(Page images and extracted text)
►

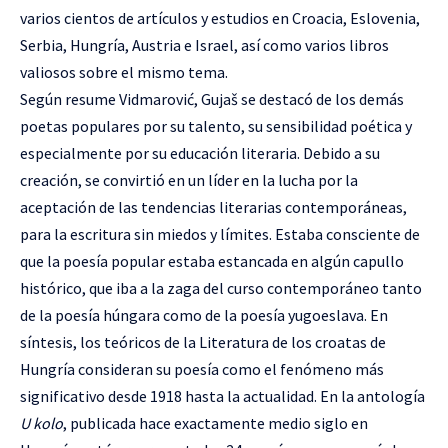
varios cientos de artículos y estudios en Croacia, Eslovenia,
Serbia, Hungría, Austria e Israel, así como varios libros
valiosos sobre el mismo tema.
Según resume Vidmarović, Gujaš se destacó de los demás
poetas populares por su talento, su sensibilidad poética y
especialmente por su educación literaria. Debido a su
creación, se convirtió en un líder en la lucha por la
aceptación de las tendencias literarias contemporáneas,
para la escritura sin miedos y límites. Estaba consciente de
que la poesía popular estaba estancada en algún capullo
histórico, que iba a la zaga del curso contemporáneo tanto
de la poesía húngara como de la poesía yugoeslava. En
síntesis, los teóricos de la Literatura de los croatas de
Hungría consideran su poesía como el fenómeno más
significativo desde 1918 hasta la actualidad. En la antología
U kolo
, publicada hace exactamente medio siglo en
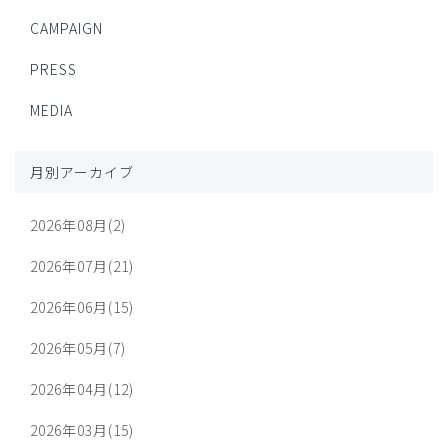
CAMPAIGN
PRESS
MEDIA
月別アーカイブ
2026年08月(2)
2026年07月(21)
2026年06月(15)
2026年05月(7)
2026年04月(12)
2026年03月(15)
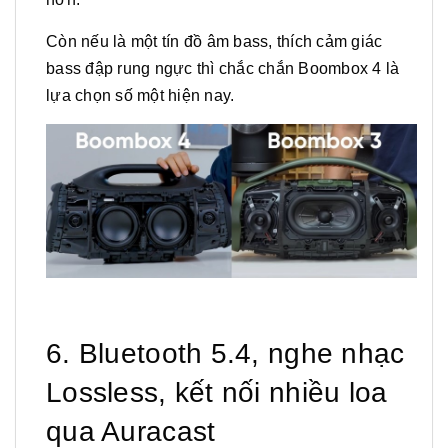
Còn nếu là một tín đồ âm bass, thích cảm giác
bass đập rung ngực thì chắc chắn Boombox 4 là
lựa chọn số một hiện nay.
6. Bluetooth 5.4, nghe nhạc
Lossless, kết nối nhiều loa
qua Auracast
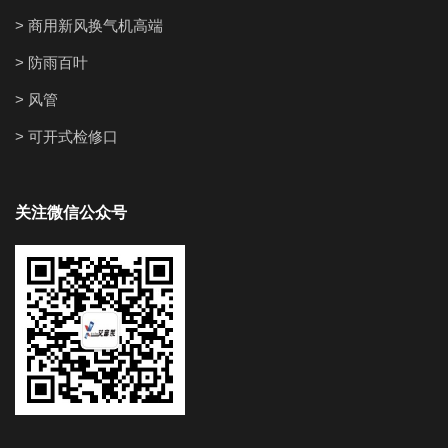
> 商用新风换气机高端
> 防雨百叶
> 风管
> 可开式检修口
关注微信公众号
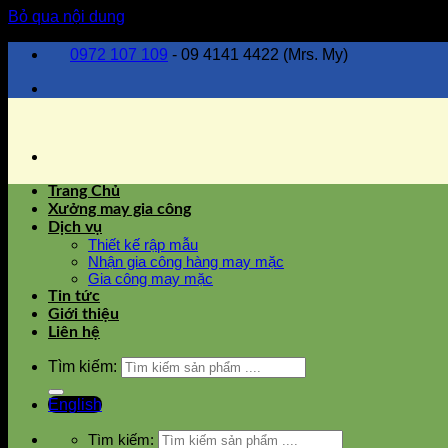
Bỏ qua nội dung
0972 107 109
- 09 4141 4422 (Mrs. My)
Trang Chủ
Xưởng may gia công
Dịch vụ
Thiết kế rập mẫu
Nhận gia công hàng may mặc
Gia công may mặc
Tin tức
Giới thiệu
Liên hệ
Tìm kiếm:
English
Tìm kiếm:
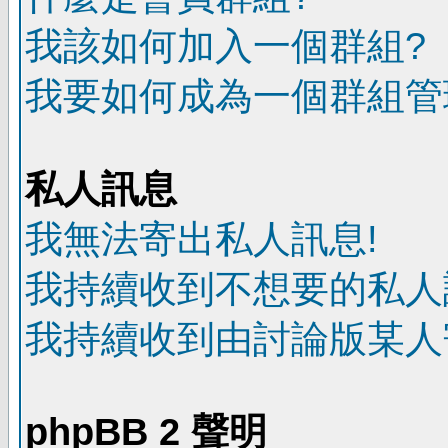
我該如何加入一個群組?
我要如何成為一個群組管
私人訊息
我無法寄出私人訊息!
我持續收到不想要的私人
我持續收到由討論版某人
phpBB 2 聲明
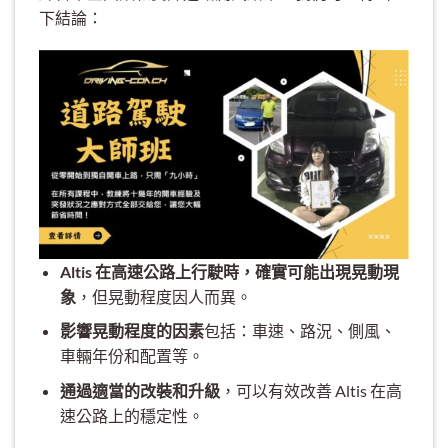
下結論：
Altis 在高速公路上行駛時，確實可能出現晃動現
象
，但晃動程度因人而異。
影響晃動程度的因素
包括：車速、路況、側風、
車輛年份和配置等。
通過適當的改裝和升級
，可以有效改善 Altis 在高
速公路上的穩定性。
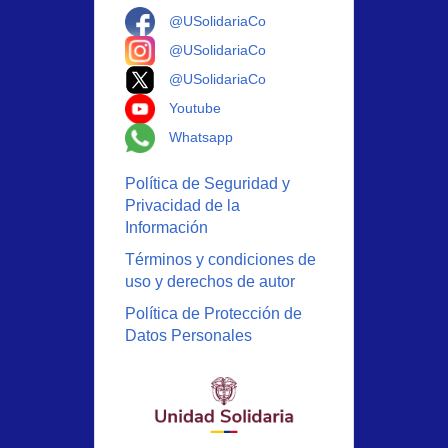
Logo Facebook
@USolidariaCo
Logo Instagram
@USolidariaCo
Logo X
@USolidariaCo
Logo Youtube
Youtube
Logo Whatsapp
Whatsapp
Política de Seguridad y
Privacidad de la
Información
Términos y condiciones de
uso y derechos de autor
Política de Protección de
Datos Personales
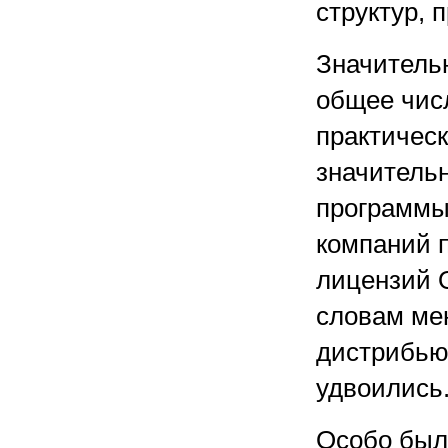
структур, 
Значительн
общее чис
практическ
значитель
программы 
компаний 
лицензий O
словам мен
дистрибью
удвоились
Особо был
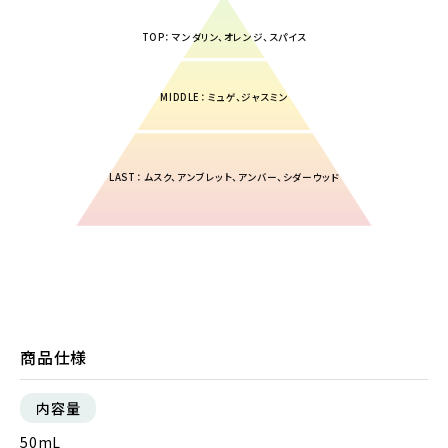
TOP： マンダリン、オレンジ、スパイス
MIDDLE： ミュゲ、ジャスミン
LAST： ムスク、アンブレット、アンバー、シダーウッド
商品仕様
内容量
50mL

◄
►

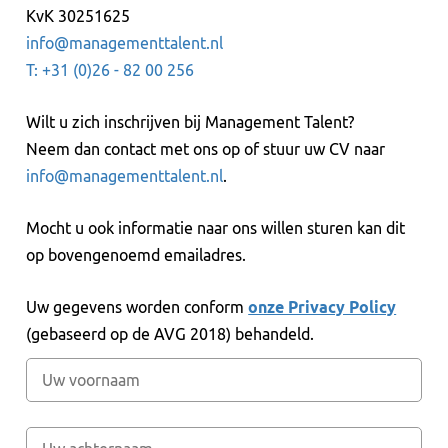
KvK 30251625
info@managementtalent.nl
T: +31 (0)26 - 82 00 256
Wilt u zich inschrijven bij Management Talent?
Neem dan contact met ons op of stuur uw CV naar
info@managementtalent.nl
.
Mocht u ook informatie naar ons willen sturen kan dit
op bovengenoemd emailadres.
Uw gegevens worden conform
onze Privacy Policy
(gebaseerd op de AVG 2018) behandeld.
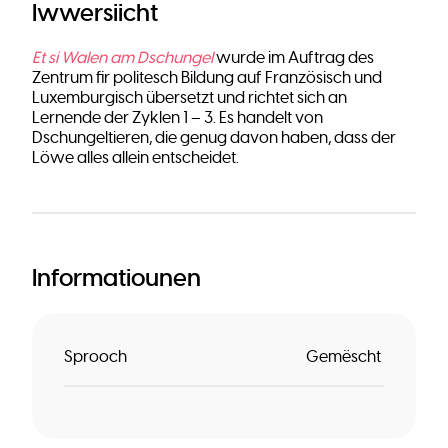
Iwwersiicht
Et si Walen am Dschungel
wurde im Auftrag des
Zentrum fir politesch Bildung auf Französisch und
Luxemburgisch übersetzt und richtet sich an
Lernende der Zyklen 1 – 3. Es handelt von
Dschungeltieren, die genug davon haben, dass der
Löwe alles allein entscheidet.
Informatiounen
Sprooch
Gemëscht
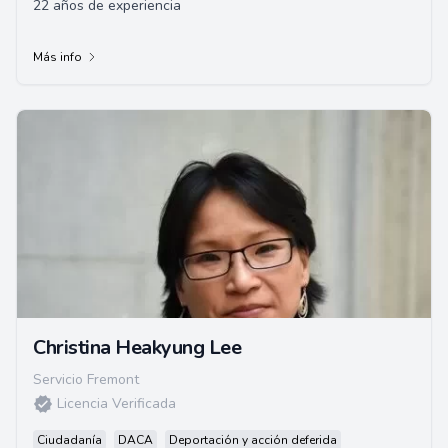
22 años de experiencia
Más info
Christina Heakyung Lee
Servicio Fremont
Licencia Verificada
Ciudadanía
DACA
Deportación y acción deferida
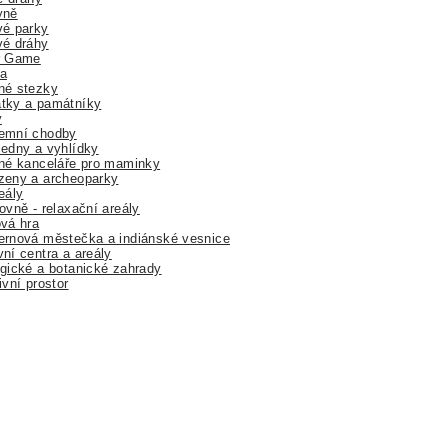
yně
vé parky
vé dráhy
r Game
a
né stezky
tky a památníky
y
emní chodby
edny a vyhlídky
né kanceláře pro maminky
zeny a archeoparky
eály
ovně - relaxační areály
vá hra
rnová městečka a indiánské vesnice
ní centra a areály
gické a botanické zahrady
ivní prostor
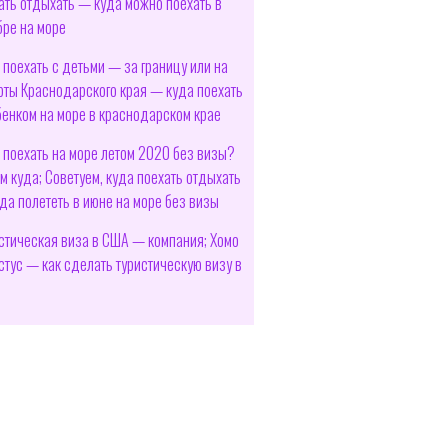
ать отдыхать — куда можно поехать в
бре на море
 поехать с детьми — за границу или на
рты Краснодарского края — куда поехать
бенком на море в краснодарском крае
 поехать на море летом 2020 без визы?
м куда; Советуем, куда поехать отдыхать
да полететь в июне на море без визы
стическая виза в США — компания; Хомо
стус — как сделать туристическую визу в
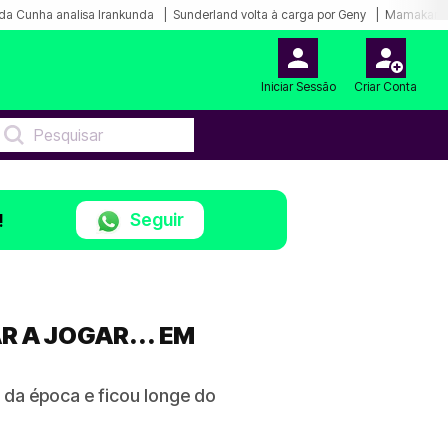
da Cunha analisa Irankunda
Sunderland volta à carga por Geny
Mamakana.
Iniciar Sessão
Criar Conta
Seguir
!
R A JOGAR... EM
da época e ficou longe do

◄

### DESCRIPTION OF THE TASK
Pull every line with the word "Logo" from the data.

### EXPECTED OUTPUT
Logo Facebook
Logo Instagram
Logo X
Logo Youtube
Logo Whatsapp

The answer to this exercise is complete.